Szef MSZ zwrócił uwagę i ostrzegł, iż jeżeli Putinowi udałoby się opanować Ukrainę, mógłby posunąć się do ataku na inne państwa leżące dalej na zachód. – To byłoby szalone, ale inwazja na Ukrainę też nie była racjonalna – zaznaczył.



Starcie Sikorskiego i Muska na X


Jak informowaliśmy w naTemat.pl na początku marca głośno było o wymianie zdań między Radosławem Sikorskim a Elonem Muskiem na platformie X. Wszystko zaczęło się od wpisu miliardera dotyczącego Ukrainy i systemu Starlink. Musk napisał: "Dosłownie wyzwałem Putina do fizycznej walki jeden na jednego nad Ukrainą, a mój system Starlink jest podstawą ukraińskiej armii. jeżeli go wyłączę, cały front upadnie".

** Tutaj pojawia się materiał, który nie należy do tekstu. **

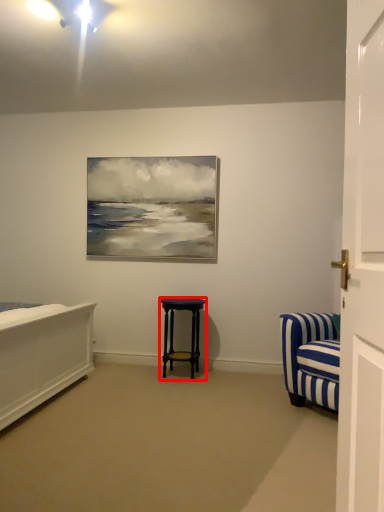 Question: From the image's perspective, considering the relative positions of stool (annotated by the red box) and door in the image provided, where is stool (annotated by the red box) located with respect to the staircase?

Choices:
 (A) below
 (B) above

Answer: (A) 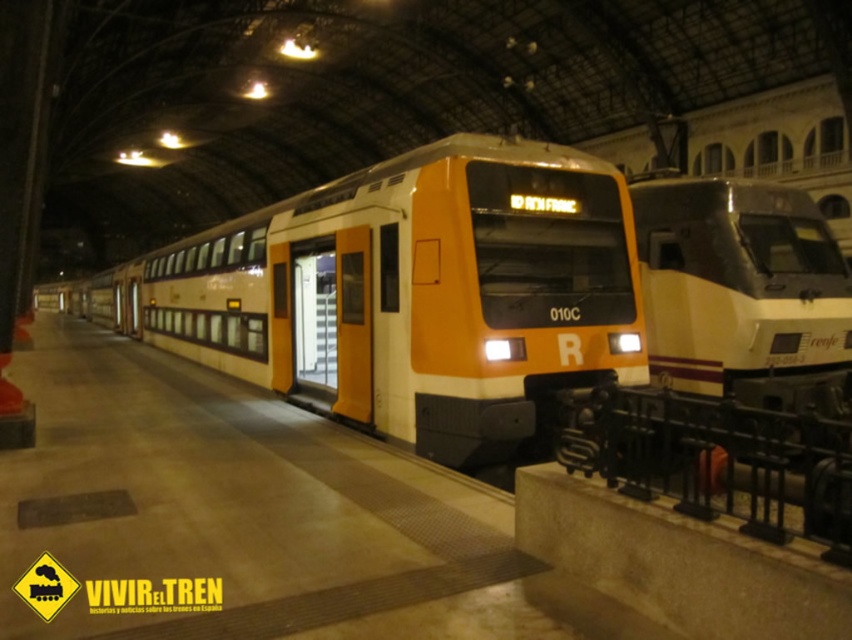 Question: Does matte yellow train at center come in front of black wrought iron rail at lower right?

Choices:
 (A) yes
 (B) no

Answer: (B)

Question: Which object appears farthest from the camera in this image?

Choices:
 (A) black wrought iron rail at lower right
 (B) matte yellow train at center
 (C) matte orange train at center

Answer: (B)

Question: Is matte orange train at center further to the viewer compared to matte yellow train at center?

Choices:
 (A) yes
 (B) no

Answer: (B)

Question: Which of the following is the farthest from the observer?

Choices:
 (A) (646, 401)
 (B) (741, 321)

Answer: (B)

Question: Among these points, which one is farthest from the camera?

Choices:
 (A) (672, 221)
 (B) (701, 429)
 (C) (194, 356)

Answer: (C)

Question: Does matte orange train at center have a smaller size compared to matte yellow train at center?

Choices:
 (A) yes
 (B) no

Answer: (B) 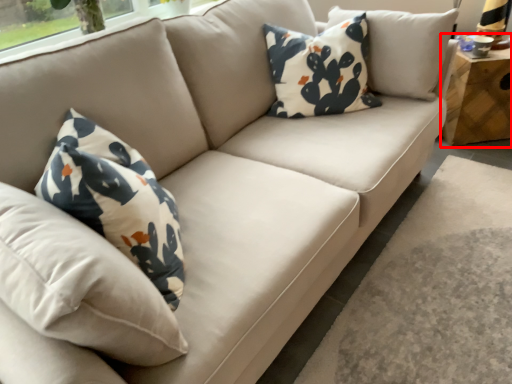 Question: Observing the image, what is the correct spatial positioning of table (annotated by the red box) in reference to pillow?

Choices:
 (A) left
 (B) right

Answer: (B) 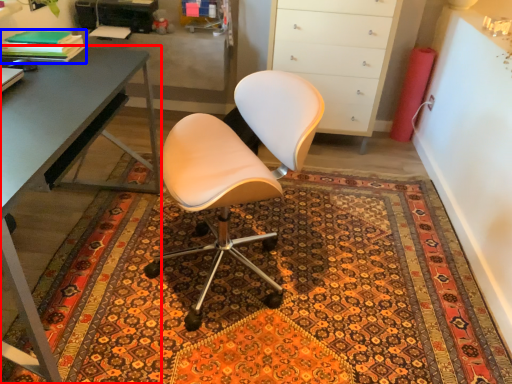 Question: Which object is further to the camera taking this photo, desk (highlighted by a red box) or book (highlighted by a blue box)?

Choices:
 (A) desk
 (B) book

Answer: (B) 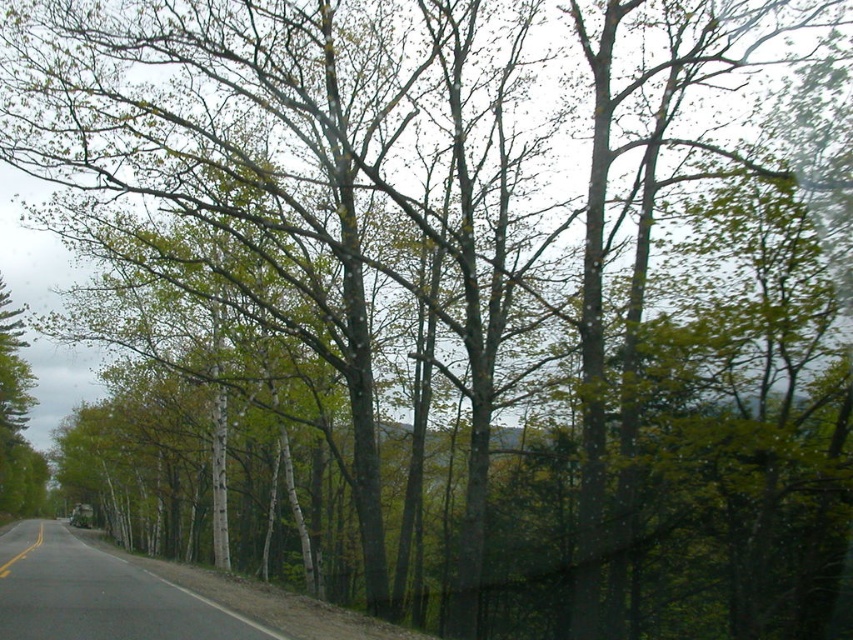 Question: Does green matte tree at left have a greater width compared to yellow painted line at road center?

Choices:
 (A) no
 (B) yes

Answer: (B)

Question: Which point is closer to the camera?

Choices:
 (A) (38, 538)
 (B) (44, 480)

Answer: (A)

Question: Can you confirm if green matte tree at left is positioned to the right of yellow painted line at road center?

Choices:
 (A) no
 (B) yes

Answer: (A)

Question: Which point is farther from the camera taking this photo?

Choices:
 (A) (26, 552)
 (B) (4, 451)

Answer: (B)

Question: Does green matte tree at left come behind yellow painted line at road center?

Choices:
 (A) no
 (B) yes

Answer: (B)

Sikorski odpowiedział wówczas: "Starlinki dla Ukrainy są opłacane przez polskie Ministerstwo Cyfryzacji, co kosztuje około 50 milionów dolarów rocznie. Pomijając kwestię etyki grożenia ofierze agresji, jeżeli SpaceX okaże się niepewnym dostawcą, będziemy zmuszeni szukać innych dostawców".

Reakcja Muska była szybka. Miliarder odpowiedział kolejnym postem, który wywołał szok. – "Bądź cicho, mały człowieku. Płacicie tylko niewielką część kosztów. I nie ma żadnego zamiennika dla Starlinka" – tak zwrócił się właściciel Space X do polskiego ministra.